HRDERGİ: Öncelikle kitabınızın temel dayanak noktaları konusunda bize bilgi verir misiniz?

Ralph CHRISTENSEN:
Kitabımın iki temel dayanak noktası olduğuna inanıyorum: Kurumların içindeki İK uygulayıcılarının, İK alanındaki ilerlemelere katkıda bulunabileceği pek çok şey var. Bu nedenle deneyim ve önerilerini daha sesli ve daha açık biçimde paylaşmaları gerekiyor. Bulgularımız, akademisyen arkadaşlarımızın yaptığı araştırmalar kadar kesin olmasa da, sahip olduğumuz deneyimler çok önemli. Bunların daha açık bir biçimde paylaşılması gerekiyor.

Gelelim ikinci dayanak noktasına… İK profesyonelleri organizasyonlarının başarısında dikkate değer bir rol oynayabilir. Ancak bunu yapabilmek için şunları geliştirmeleri gerekiyor:

• İşi anlayışları,
• İşle ilgili konuları organizasyonel ve insani çözümlere çevirebilme becerisi,
• Liderlerin ihtiyaçlarına yanıt veren araç ve süreçlerin geliştirilmesine yardımcı olma becerisi,
• Cesur bir adım atarak lider haline gelme becerisi.

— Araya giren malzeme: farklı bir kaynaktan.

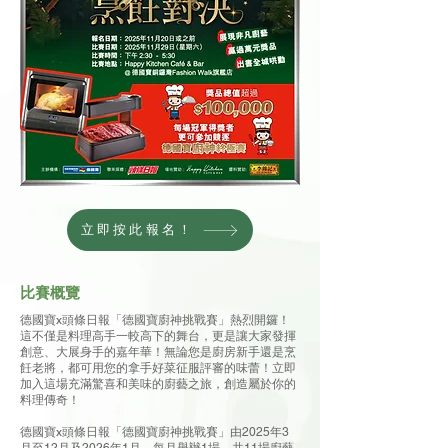
立即按此報名！
比賽概覽
德國寶x頭條日報「德國寶廚神挑戰賽」熱烈開鑼！
這不僅是料理高手一較高下的舞台，更是讓大家發揮
創意、大展身手的嘉年華！無論您是廚房新手還是烹
飪老將，都可用您的拿手好菜征服評審的味蕾！立即
加入這場充滿驚喜和美味的廚藝之旅，創造屬於你的
料理傳奇！
德國寶x頭條日報「德國寶廚神挑戰賽」由2025年3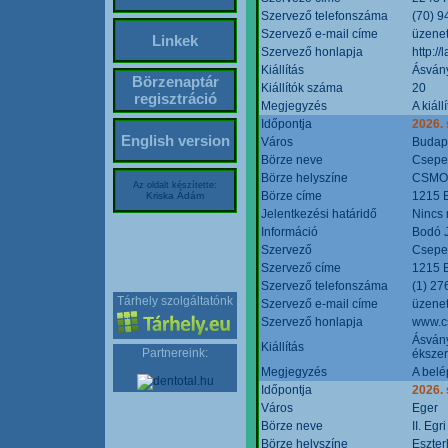
Szervező telefonszáma
(70) 9
Szervező e-mail címe
üzenet
Linkek
Szervező honlapja
http:/
Kiállítás
Ásván
Börzenaptár
Kiállítók száma
20
regisztráció
Megjegyzés
A kiál
Időpontja
2026.
English version
Város
Budap
Börze neve
Csepel
Börze helyszíne
CSMO 
Az oldalt készítette:
Börze címe
1215 B
Kriska Ádám
Jelentkezési határidő
Nincs
Információ
Bodó 
Szervező
Csepel
Szervező címe
1215 B
Szervező telefonszáma
(1) 27
Tárhely szolgáltatónk
Szervező e-mail címe
üzenet
Szervező honlapja
www.c
Ásvány
Kiállítás
Partnereink:
ékszer
Megjegyzés
A belé
Időpontja
2026.
Város
Eger
Börze neve
II. Eg
Börze helyszíne
Eszter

HRDERGİ: Peki geleneksel yapıdaki bir İK departmanı, değerli bir iş ortağına nasıl dönüştürülebilir?

R.C:
Bir İK departmanının dönüşümü İK lideri ile başlar. Bu lider, organizasyonun liderlik takımının katma değer yaratan bir üyesi haline gelmelidir. Organizasyonun amacı ve çalışma şekli hakkında organizasyondaki herkes kadar bilgi sahibi olması şarttır. Gerçek organizasyonel konulara katkıda bulunabilmesi çok önemlidir.

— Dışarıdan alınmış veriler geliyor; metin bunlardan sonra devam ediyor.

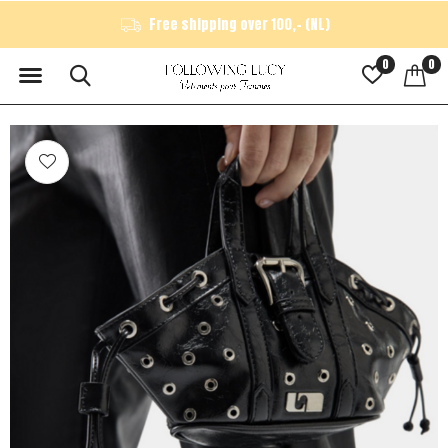
Free shipping over 100,- (NL)
0
0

Tüm bunlar kadar önemli olan bir başka nokta da, iş stratejilerinin başarılı bir biçimde hayata geçirilmesinde insani konuların ne kadar önemli olduğunun, saha yöneticileri tarafından anlaşılmasıdır. Bu iki liderin de katkıları olmadığı sürece, İK’nın değerli bir iş ortağı haline gelmesi pek de mümkün değildir.

HRDERGİ: Kitabınız, İK’yı gerçek bir stratejik ortak haline getirebilecek dokuz adımdan oluşan bir yol haritası sunuyor. Bu adımları kısaca açıklar mısınız?

R.C:
Stratejik İK dönüşümündeki adımları aşağıdaki şekilde sıralıyorum:

• Organizasyonun değişime ne kadar hazır olduğunu değerlendirin: Her organizasyonun, bu tarz bir değişime hazır olduğunu ya da bu değişimin her organizasyonda aynı şekilde yapılacağını varsaymak doğru değildir. Bu nedenle hazırlıkla ilgili bir değerlendirme yapmak önemlidir. Bu sayede değişimin lideri, organizasyonun ihtiyaçlarına tam olarak uyabilecek bir değişim süreci tasarlayabilir.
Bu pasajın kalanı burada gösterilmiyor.